Who absorbs the cost
In a standard non-EU B2C shipment using IOSS (Import One Stop Shop), VAT is pre-collected at the point of sale by the seller. IOSS continues to work under the new rules for the VAT piece, but the customs duty and the handling fee are in addition. Sellers outside the EU have three practical choices. They can pass the combined cost (up to €6 per parcel, plus duty-per-item) on to the Italian consumer at checkout, which is transparent but damages price competitiveness. They can absorb it into the sale price, which compresses margins. Or they can restructure the supply chain — holding stock inside the EU, shipping business-to-business into an EU warehouse, and fulfilling the Italian consumer from within the single market, which removes the import event entirely.

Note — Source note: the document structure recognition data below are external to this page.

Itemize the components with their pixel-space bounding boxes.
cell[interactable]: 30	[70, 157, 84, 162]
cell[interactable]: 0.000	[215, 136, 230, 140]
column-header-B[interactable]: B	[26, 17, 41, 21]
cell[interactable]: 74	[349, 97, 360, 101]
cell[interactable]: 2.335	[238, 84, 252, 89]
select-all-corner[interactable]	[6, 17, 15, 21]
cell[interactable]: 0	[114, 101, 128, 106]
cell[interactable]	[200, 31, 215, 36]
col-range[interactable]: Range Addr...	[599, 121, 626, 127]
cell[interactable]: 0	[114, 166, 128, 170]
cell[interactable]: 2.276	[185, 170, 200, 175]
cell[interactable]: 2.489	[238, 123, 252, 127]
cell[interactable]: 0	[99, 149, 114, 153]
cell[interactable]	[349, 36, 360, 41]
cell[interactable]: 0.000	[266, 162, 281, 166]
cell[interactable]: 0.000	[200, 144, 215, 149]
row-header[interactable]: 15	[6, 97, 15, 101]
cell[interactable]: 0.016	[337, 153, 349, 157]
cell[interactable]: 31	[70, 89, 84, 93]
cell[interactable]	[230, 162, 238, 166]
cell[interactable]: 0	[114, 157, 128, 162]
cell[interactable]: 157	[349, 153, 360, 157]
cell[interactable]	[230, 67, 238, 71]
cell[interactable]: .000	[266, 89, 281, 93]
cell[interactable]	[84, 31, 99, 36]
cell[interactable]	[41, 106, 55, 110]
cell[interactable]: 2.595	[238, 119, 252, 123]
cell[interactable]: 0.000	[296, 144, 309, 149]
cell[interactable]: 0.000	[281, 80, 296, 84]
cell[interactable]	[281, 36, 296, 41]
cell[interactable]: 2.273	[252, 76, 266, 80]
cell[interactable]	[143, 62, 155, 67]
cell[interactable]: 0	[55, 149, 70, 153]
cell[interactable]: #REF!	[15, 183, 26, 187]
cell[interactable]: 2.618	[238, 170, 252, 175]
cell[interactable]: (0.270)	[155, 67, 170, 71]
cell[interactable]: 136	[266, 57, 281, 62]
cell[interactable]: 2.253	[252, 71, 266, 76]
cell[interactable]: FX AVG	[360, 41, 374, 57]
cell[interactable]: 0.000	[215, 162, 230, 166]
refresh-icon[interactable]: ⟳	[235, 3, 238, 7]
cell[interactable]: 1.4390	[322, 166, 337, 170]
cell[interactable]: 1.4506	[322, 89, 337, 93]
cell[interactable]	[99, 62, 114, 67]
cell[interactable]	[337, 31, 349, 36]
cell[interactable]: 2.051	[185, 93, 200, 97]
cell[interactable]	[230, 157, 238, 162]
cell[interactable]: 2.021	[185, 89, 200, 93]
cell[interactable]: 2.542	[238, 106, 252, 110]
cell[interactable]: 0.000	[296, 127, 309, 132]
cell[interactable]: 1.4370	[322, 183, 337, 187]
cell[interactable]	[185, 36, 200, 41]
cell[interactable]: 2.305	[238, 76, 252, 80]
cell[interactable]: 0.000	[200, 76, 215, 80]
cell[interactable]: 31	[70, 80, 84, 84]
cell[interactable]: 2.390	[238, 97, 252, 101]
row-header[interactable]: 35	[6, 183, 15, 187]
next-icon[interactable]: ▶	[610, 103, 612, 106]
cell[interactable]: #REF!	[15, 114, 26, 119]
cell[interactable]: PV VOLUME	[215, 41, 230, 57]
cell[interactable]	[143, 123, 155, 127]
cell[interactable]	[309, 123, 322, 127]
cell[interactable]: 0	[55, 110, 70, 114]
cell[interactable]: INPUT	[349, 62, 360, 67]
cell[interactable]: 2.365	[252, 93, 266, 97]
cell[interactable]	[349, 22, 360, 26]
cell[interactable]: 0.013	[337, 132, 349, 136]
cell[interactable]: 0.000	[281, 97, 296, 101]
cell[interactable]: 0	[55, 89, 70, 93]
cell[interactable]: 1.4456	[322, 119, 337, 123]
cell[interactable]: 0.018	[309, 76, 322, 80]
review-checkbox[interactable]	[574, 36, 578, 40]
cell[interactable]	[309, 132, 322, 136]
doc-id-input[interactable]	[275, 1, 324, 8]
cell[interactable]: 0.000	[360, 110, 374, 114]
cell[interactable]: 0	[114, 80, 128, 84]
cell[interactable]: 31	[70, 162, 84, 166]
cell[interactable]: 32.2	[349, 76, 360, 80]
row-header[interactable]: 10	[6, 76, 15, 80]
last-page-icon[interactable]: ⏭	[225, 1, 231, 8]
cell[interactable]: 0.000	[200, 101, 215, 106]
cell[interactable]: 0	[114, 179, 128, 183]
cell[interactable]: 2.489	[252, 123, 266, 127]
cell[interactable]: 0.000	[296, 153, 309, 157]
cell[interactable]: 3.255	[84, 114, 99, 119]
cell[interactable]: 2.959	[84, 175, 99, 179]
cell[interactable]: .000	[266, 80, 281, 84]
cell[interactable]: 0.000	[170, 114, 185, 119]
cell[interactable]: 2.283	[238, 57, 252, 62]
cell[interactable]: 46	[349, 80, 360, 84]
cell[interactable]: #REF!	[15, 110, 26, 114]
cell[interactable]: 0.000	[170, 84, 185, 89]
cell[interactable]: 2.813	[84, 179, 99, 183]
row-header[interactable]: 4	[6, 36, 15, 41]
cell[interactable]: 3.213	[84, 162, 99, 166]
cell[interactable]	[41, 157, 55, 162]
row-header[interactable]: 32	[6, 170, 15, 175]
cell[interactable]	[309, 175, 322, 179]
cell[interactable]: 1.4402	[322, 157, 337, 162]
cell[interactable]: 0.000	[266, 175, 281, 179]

Routing alternatives are narrower than they appear
Because Italy’s handling fee is triggered only when goods are physically cleared at an Italian customs office, it is possible in theory to route shipments through another EU entry point (for example Germany or the Netherlands) and transit them to Italy under intra-EU movement rules. In practice, other Member States are introducing their own handling charges aligned to the EU reform, so the arbitrage window is closing. Foreign sellers should model the total landed cost country by country rather than assuming a single optimised route.
A Note for U.S. Citizens
For U.S.-based sellers shipping directly to Italian consumers, the practical impact is immediate: the Section 321 de minimis logic that allows low-value shipments into the U.S. duty-free has no EU analogue from July 2026. Any seller currently operating on the assumption that parcels under €150 reach Italy duty-free should update their checkout flow and customer communications before the July deadline. U.S. sellers should also verify that their IOSS intermediary is ready to collect the flat €3 duty alongside VAT; if not, duty becomes payable on arrival and parcels may be held pending payment.
Final Considerations
The July 2026 reforms are not about revenue — the EU is aligning its treatment of low-value imports with the reality that the €150 threshold has become a compliance loophole. For foreign sellers the strategic question is no longer “how do I minimise per-parcel friction?” but “where should my European stock actually sit?” Sellers with meaningful Italian volume should evaluate a warehouse inside the EU, IOSS readiness, and tariff-classification discipline well before the deadline. Each of these choices has VAT, customs, and permanent-establishment implications that need to be modelled together, not in isolation.
Foreign companies selling into Italy are encouraged to review their customs and VAT position with qualified advisers before the July 2026 changes take effect.